The nonprofit league funded by business now welcomes athletes from Florida, Texas and Colorado, among other far-reaching places.

“It was easy for me to buy in to what they were doing,” noted Davis, who was also head coach for North Carolina state champion South Point High School in 2018. “Every young kid deserves an opportunity to further their academic and athletic career.”

Salt River players must sign a contract committing to the “three Cs”: classroom, character and competition. If they live up to their end of the bargain, the coaches will do everything they can to market the players to four-year schools.

Davis said at least eight players moved on after the 2021 season with 18 more receiving offers after last season.

Maricopa resident Perry Mitchell, who has coached with Davis at various levels, is outbound facilitator for the Scorpions and works tirelessly in contacting coaches and sharing game film to help players find the right fit after junior college.

Each of the five teams in the league recruits players from regional areas. The city of Maricopa, however, is part of an independent zone.

“We all recruit there,” said Davis, who credits his staff of experienced coaches and newcomers alike with the team’s success. “We’ve been pretty fortunate. Maricopa has been good for us. We have some players from (Maricopa) in their second year, so their time is now.”

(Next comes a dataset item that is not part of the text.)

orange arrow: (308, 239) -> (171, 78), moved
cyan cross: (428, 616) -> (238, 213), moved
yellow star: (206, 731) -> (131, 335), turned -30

Wooden went more than 700 days between games during his adventurous playing career. He ended up with that outstanding senior season, a degree and a good job in the insurance industry.

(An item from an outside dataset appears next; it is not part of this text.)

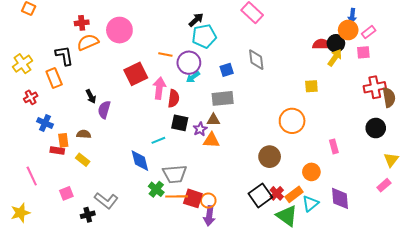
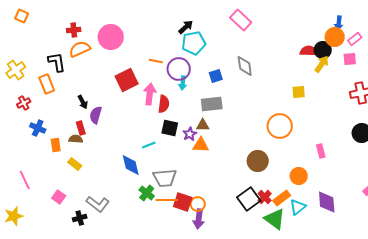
cyan arrow: (193, 77) -> (183, 83), turned -48
red rectangle: (57, 150) -> (81, 128), moved, turned 64
pink square: (66, 193) -> (59, 197), turned -32

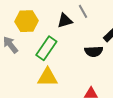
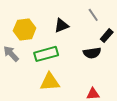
gray line: (83, 11) -> (93, 15), moved
green rectangle: (46, 48) -> (46, 54), turned 45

“The HJCAC brought out a side of me that I had not tapped into before,” Wooden insisted. “I found an unwavering will to succeed and the determination to make it happen. It’s all about taking a chance on yourself.”

More Maricopa connections
This spring, Sequoia Pathway Academy’s Michael Luna-Fruit, Elijah Woods and
TJ Kaley announced they will play for the HJCAC’s Papago Pumas in Mesa while taking online classes at Snow College.

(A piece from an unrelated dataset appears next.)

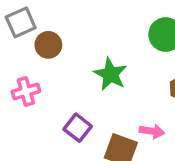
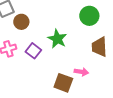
purple square: (78, 128) -> (33, 51), moved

They followed Margerum, who is the new defensive coordinator for Papago.

Margerum resigned from Sequoia Pathway after the team went 5-5 in 2022. He was replaced by Taylor.

“This year, the boys had a lot more opportunities to go out of state, but they chose to stay home,” Margerum said. “I’ll keep my boys with me.”

Luna-Fruit, a kicker, was a multisport athlete at Sequoia Pathway and decided to focus on football.

“I was leaning more toward basketball my junior year,” he said. “But in my senior year, I had a teammate that passed away, so that drove me to keep playing his dream through me.”

Woods is a versatile player who excels in the wide receiver role. Kaley has been a consistent cornerback.